▶ _WHAT YOU WILL DO_:
In the records that follow, show each line where the word "regulation" is present.
______________________________
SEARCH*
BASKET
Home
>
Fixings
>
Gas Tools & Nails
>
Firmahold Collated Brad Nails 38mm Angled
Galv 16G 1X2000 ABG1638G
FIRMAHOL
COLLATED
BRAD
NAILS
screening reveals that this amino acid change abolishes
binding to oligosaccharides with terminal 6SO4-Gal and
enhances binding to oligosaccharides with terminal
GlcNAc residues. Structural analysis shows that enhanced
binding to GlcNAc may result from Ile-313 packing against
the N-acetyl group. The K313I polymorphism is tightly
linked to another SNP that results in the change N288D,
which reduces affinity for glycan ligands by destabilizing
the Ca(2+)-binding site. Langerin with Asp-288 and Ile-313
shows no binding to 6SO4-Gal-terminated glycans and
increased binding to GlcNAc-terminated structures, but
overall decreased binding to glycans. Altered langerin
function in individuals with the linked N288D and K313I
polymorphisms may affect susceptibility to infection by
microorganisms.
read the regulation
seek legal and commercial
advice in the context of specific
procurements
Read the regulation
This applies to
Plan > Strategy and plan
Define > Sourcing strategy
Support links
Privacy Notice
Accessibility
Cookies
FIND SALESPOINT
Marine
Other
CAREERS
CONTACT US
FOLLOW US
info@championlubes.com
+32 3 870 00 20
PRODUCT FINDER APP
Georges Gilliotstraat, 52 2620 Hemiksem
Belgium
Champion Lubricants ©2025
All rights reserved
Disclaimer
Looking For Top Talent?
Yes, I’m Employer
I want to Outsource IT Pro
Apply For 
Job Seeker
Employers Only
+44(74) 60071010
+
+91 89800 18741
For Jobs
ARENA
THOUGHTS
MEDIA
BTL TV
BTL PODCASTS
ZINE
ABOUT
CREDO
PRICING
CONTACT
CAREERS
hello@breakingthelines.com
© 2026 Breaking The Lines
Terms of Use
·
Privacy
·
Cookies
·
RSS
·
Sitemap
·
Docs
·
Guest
______________________________
▶ _OUTPUT OF THE EXERCISE_:
read the regulation
Read the regulation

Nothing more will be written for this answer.